J.A. Projects has obviously grown extremely rapidly. Is there an end goal in mind or a sweet spot in terms of size and working rhythm that would feel right to you?

Everyone at a senior level tells me no, it is just this for the rest of your life now and you have to get on with it. [Laughs.] But I do think it would be good to have a few more people. We have 10 people at the moment, which is a lot for me to manage while also trying to retain some creative juice. You either want to be a bit smaller, which puts you in the kind of perilous world of really small fees, which makes it very difficult to stay that size, or you want to be a little bit bigger, which allows you to have a secondary level of management or at least have an associate—someone who’s quite senior and can also run things. I think we should be 12 to 15, dependent on work. I think it would liberate me again to do the stuff that I’m good at. But I’m really thankful for the team because they are getting better every single day. In a new practice, I think it’s really important to incubate a culture. I talk a lot about culture, and it has different meanings in different settings, but I don’t think architecture is just about architecture. I think architecture is about the process of making, and you need time with people to do that. I’m really happy for the time that we’ve had because everyone in the practice has been contributing to the way in which we work over the past two, two-and-a-half years. It’s been a steep learning curve for me and a steep learning curve for them, but I hope they’re proud of the direction we’re going in. We seem to be able to work on projects that we love, in places that inspire us, and with people that inspire us all the time. So long may that continue.

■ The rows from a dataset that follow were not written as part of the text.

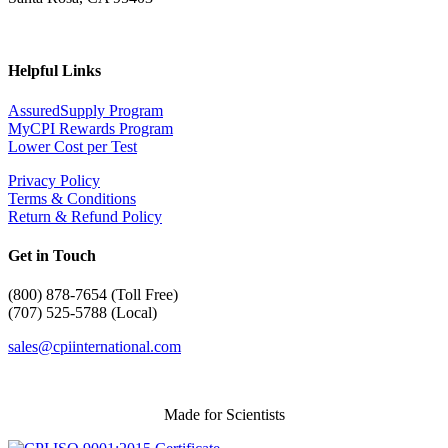
Helpful Links
AssuredSupply Program
MyCPI Rewards Program
Lower Cost per Test
Privacy Policy
Terms & Conditions
Return & Refund Policy
Get in Touch
(
800) 878-7654 (Toll Free)
(707) 525-5788 (Local)
sales@cpiinternational.com
Made for Scientists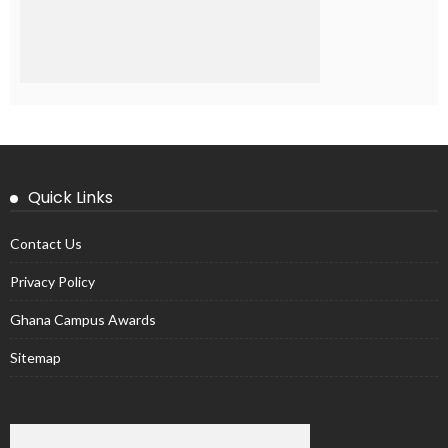
Quick Links
Contact Us
Privacy Policy
Ghana Campus Awards
Sitemap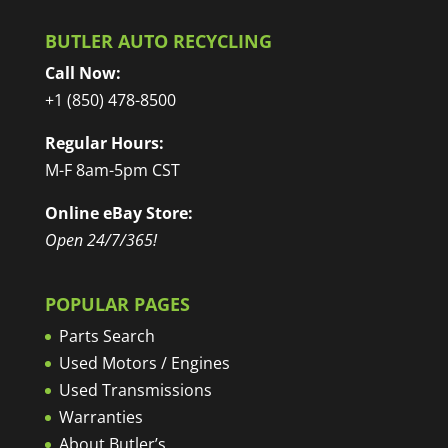
BUTLER AUTO RECYCLING
Call Now:
+1 (850) 478-8500
Regular Hours:
M-F 8am-5pm CST
Online eBay Store:
Open 24/7/365!
POPULAR PAGES
Parts Search
Used Motors / Engines
Used Transmissions
Warranties
About Butler’s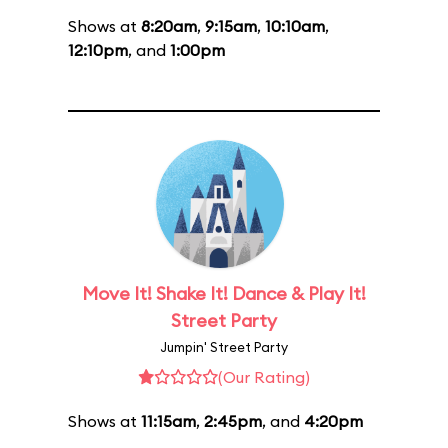
Shows at
8:20am
,
9:15am
,
10:10am
,
12:10pm
, and
1:00pm
Move It! Shake It! Dance & Play It!
Street Party
Jumpin' Street Party
(Our Rating)
Shows at
11:15am
,
2:45pm
, and
4:20pm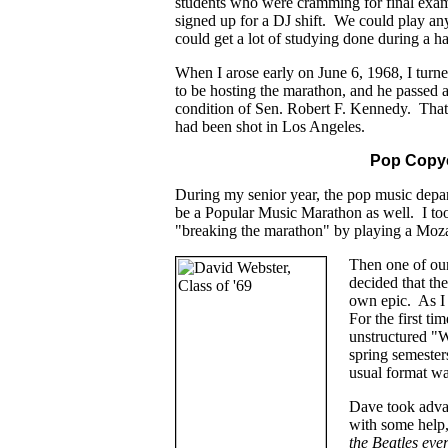
students who were cramming for final exam
signed up for a DJ shift. We could play an
could get a lot of studying done during a ha
When I arose early on June 6, 1968, I tur
to be hosting the marathon, and he passed al
condition of Sen. Robert F. Kennedy. Tha
had been shot in Los Angeles.
Pop Copy
During my senior year, the pop music depar
be a Popular Music Marathon as well. I took 
"breaking the marathon" by playing a Moza
Then one of ou
decided that th
own epic. As I 
For the first t
unstructured "W
spring semeste
usual format wa
Dave took advan
with some help,
the Beatles eve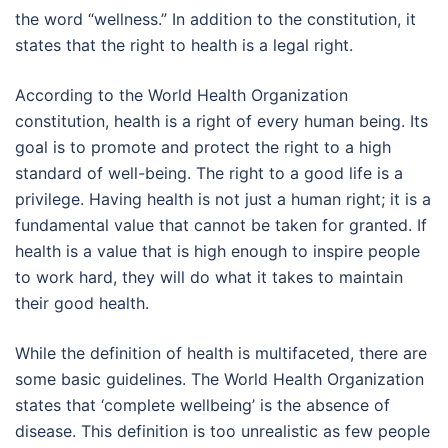
the word “wellness.” In addition to the constitution, it
states that the right to health is a legal right.
According to the World Health Organization
constitution, health is a right of every human being. Its
goal is to promote and protect the right to a high
standard of well-being. The right to a good life is a
privilege. Having health is not just a human right; it is a
fundamental value that cannot be taken for granted. If
health is a value that is high enough to inspire people
to work hard, they will do what it takes to maintain
their good health.
While the definition of health is multifaceted, there are
some basic guidelines. The World Health Organization
states that ‘complete wellbeing’ is the absence of
disease. This definition is too unrealistic as few people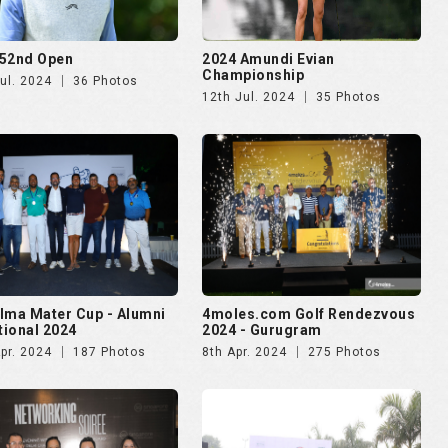
52nd Open
2024 Amundi Evian
Championship
ul. 2024
36 Photos
12th Jul. 2024
35 Photos
lma Mater Cup - Alumni
4moles.com Golf Rendezvous
ational 2024
2024 - Gurugram
pr. 2024
187 Photos
8th Apr. 2024
275 Photos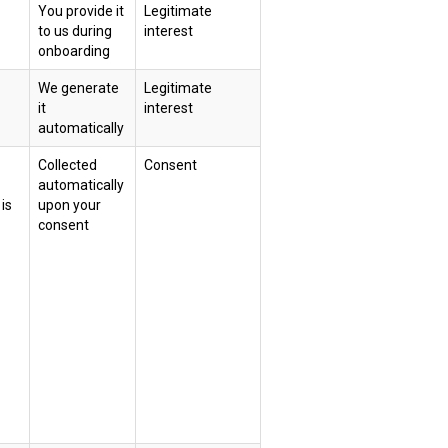
You provide it
Legitimate
to us during
interest
onboarding
We generate
Legitimate
it
interest
automatically
Collected
Consent
automatically
is
upon your
consent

Finally, you’re deep in preparation for the British Pavilion at the Venice Biennale next year. How much can you tell me about what you have planned?

I can’t necessarily say too much about Venice because the British Council will kill me. [Laughs.] But I suppose the backstory is that we’re a group of friends that decided to bid for it together, and I think that’s very different from a professionally put-together team trying to work things out along the way. We are genuinely concerned with and moved by the same things and have the same motivations, which is to address the duality of social justice and climate justice that is so important to our cities and the world in which we operate. We all exist in museums or the cultural sphere, and we’re concerned with how the objects in institutions are displayed and the narratives that are celebrated within them. We’re interested in switching things up and ruffling feathers and making sure it’s not business as usual.

This conversation has been edited and condensed for clarity.